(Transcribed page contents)

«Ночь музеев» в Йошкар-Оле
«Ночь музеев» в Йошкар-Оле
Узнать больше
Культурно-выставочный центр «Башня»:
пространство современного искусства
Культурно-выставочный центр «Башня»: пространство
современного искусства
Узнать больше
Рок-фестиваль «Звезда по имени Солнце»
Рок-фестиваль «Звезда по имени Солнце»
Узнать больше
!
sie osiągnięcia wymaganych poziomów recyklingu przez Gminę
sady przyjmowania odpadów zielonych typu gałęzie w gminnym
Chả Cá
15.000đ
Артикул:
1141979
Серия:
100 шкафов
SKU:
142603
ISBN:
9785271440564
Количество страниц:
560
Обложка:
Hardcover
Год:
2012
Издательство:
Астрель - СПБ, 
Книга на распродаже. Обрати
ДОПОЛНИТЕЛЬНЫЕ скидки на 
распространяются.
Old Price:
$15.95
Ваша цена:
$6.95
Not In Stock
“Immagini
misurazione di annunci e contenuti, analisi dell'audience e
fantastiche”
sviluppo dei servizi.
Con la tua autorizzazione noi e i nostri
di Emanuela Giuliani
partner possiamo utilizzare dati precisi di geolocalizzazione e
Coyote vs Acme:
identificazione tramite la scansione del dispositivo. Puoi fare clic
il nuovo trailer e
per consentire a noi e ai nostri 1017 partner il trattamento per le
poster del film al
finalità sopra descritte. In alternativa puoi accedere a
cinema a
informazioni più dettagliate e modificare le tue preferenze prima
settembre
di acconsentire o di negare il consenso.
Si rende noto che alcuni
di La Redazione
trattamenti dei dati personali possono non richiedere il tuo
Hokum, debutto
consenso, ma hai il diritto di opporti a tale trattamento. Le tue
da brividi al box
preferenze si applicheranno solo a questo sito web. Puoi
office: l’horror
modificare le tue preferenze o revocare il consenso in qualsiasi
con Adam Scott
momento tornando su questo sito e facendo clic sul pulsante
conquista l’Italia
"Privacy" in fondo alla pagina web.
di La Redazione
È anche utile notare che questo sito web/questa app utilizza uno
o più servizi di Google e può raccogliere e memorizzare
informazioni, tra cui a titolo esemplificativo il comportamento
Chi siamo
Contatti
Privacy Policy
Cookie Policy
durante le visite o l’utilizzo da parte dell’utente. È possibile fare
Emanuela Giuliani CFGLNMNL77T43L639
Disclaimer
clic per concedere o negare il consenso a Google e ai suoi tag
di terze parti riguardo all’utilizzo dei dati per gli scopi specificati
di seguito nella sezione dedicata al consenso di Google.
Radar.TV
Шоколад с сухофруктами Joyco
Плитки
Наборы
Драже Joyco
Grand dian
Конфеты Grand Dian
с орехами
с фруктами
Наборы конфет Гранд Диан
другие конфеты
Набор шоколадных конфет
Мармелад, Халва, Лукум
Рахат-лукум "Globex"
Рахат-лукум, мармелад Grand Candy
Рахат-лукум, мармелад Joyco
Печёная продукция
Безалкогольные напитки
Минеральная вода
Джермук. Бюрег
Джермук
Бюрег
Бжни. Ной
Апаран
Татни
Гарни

● WORK REQUIRED
Each record above must be transcribed exactly, and none may be skipped.

● SOLUTION TO THIS TASK
«Ночь музеев» в Йошкар-Оле
«Ночь музеев» в Йошкар-Оле
Узнать больше
Культурно-выставочный центр «Башня»:
пространство современного искусства
Культурно-выставочный центр «Башня»: пространство
современного искусства
Узнать больше
Рок-фестиваль «Звезда по имени Солнце»
Рок-фестиваль «Звезда по имени Солнце»
Узнать больше
!
sie osiągnięcia wymaganych poziomów recyklingu przez Gminę
sady przyjmowania odpadów zielonych typu gałęzie w gminnym
Chả Cá
15.000đ
Артикул:
1141979
Серия:
100 шкафов
SKU:
142603
ISBN:
9785271440564
Количество страниц:
560
Обложка:
Hardcover
Год:
2012
Издательство:
Астрель - СПБ, 
Книга на распродаже. Обрати
ДОПОЛНИТЕЛЬНЫЕ скидки на 
распространяются.
Old Price:
$15.95
Ваша цена:
$6.95
Not In Stock
“Immagini
misurazione di annunci e contenuti, analisi dell'audience e
fantastiche”
sviluppo dei servizi.
Con la tua autorizzazione noi e i nostri
di Emanuela Giuliani
partner possiamo utilizzare dati precisi di geolocalizzazione e
Coyote vs Acme:
identificazione tramite la scansione del dispositivo. Puoi fare clic
il nuovo trailer e
per consentire a noi e ai nostri 1017 partner il trattamento per le
poster del film al
finalità sopra descritte. In alternativa puoi accedere a
cinema a
informazioni più dettagliate e modificare le tue preferenze prima
settembre
di acconsentire o di negare il consenso.
Si rende noto che alcuni
di La Redazione
trattamenti dei dati personali possono non richiedere il tuo
Hokum, debutto
consenso, ma hai il diritto di opporti a tale trattamento. Le tue
da brividi al box
preferenze si applicheranno solo a questo sito web. Puoi
office: l’horror
modificare le tue preferenze o revocare il consenso in qualsiasi
con Adam Scott
momento tornando su questo sito e facendo clic sul pulsante
conquista l’Italia
"Privacy" in fondo alla pagina web.
di La Redazione
È anche utile notare che questo sito web/questa app utilizza uno
o più servizi di Google e può raccogliere e memorizzare
informazioni, tra cui a titolo esemplificativo il comportamento
Chi siamo
Contatti
Privacy Policy
Cookie Policy
durante le visite o l’utilizzo da parte dell’utente. È possibile fare
Emanuela Giuliani CFGLNMNL77T43L639
Disclaimer
clic per concedere o negare il consenso a Google e ai suoi tag
di terze parti riguardo all’utilizzo dei dati per gli scopi specificati
di seguito nella sezione dedicata al consenso di Google.
Radar.TV
Шоколад с сухофруктами Joyco
Плитки
Наборы
Драже Joyco
Grand dian
Конфеты Grand Dian
с орехами
с фруктами
Наборы конфет Гранд Диан
другие конфеты
Набор шоколадных конфет
Мармелад, Халва, Лукум
Рахат-лукум "Globex"
Рахат-лукум, мармелад Grand Candy
Рахат-лукум, мармелад Joyco
Печёная продукция
Безалкогольные напитки
Минеральная вода
Джермук. Бюрег
Джермук
Бюрег
Бжни. Ной
Апаран
Татни
Гарни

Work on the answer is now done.